Twelve post/stake-holes located around the hearth may represent the partly preserved remains of a structure or a series of screens around the hearth. Although severely truncated, these features may have been quite substantial and ranged in diameter from 0.1m to 0.5m. The fills were charcoal-flecked silty clays.
If this arrangement of cut features represents a single structure, it would have been D-shaped in plan with estimated dimensions of c. 4m north-east/south-west by 7m.
Three linear features were recorded in the eastern part of the excavated area. F16 and F3 extended in a roughly north-east/south-west direction. A third linear feature, F12, cut across these at right angles.
Although no dating evidence was forthcoming from the excavated features at this site, it is likely that the linear features represent relatively recent agricultural activity, as they are of a similar nature to those recorded at Site 173.1 to the north. Samples for radiocarbon dating have been submitted from the structural remains, which may prove to be prehistoric in date.
Site 173.3, 207362 138163
This site was located 70m south of Site 173.2. The archaeological remains consisted of two linear features, six post/stake-holes, an oval-shaped pit and two rectangular pits.
The remains of six post/stake-holes were recorded within the excavated area. They formed no coherent pattern. They were filled with charcoal-flecked silty clays. No indication of date was recorded.
Pit F16, recorded adjacent to the southern baulk, measured 1.36m by 0.94m and survived to a depth of 0.2m. The fill was made up almost entirely of silt. No evidence of date was recorded.

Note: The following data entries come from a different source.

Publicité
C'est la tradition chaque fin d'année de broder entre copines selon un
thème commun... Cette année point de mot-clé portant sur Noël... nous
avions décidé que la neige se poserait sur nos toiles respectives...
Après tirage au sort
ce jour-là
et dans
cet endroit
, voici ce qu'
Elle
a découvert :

Two rectangular pits, F17 and F18, were set at right angles to each other close to a linear feature, F20. F17 measured 1.47m by 1m and was 0.18m deep. The pit sides were vertically cut and the base flat. The fill was a stone-free silt. No indication of date was recorded. F18 was set at right angles to F17, measured 2.25m by 0.9m and was 0.08m deep. The pit sides were again vertically cut and the base flat. The fill was a stone-free silt. No indication of date was recorded.
Two linear features, F19 and F20, extended across the site in a roughly east–west direction. F20 was the more regular and substantial of the two and measured 1.13m wide by 0.27m deep. The fill was a hard-packed yellow clay. F19 was more irregular in plan and measured 0.6m in width and was 0.24m deep. The fill was similar to that recorded in F20.
No indication of date was forthcoming from any of the excavated features, but it seems likely that the linear features are agricultural in origin and of relatively recent date. A sample of charcoal from one of the excavated post-holes has been submitted for radiocarbon dating.
All three sites produced a number of post-hole remains which, with the exception of the possible structure recorded at 173.2, did not form any coherent pattern. Little evidence of date was forthcoming, but the recovery of coarse pottery from Site 173.1 may suggest a broad prehistoric date for at least some of the features on all three sites. If this is so, the evidence from Loughfeedora could indicate dispersed prehistoric activity over a wide area around the three sites, possibly extending beyond the take of the road improvement scheme to the east and west.
Martin Doody, New Road, Portlaoise, Co. Laois, on behalf of Margaraet Gowen & Co. Ltd.